Segment Open

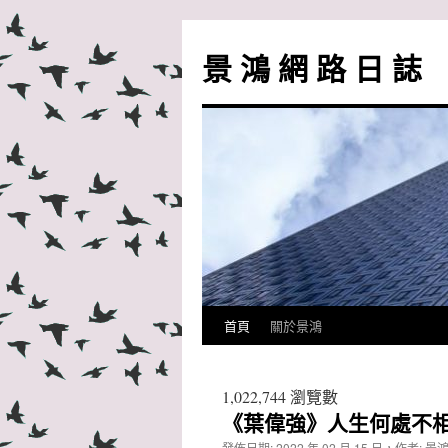
跳
至
景 鴻 網 路 日 誌
主
要
內
容
首頁
關於景鴻
1,022,744 瀏覽數
《葉偉強》人生何處不
發佈日期:
2022 年 02 月 15 日
，
作者:
景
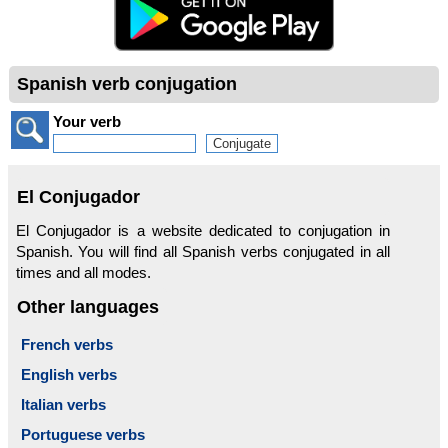
Spanish verb conjugation
Your verb
El Conjugador
El Conjugador is a website dedicated to conjugation in
Spanish. You will find all Spanish verbs conjugated in all
times and all modes.
Other languages
French verbs
English verbs
Italian verbs
Portuguese verbs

Segment Closed

What needs to be done |
With the pictures omitted, reproduce the data above exactly.

Exercise response |
跳
至
景 鴻 網 路 日 誌
主
要
內
容
首頁
關於景鴻
1,022,744 瀏覽數
《葉偉強》人生何處不
發佈日期:
2022 年 02 月 15 日
，
作者:
景
Spanish verb conjugation
Your verb
El Conjugador
El Conjugador is a website dedicated to conjugation in
Spanish. You will find all Spanish verbs conjugated in all
times and all modes.
Other languages
French verbs
English verbs
Italian verbs
Portuguese verbs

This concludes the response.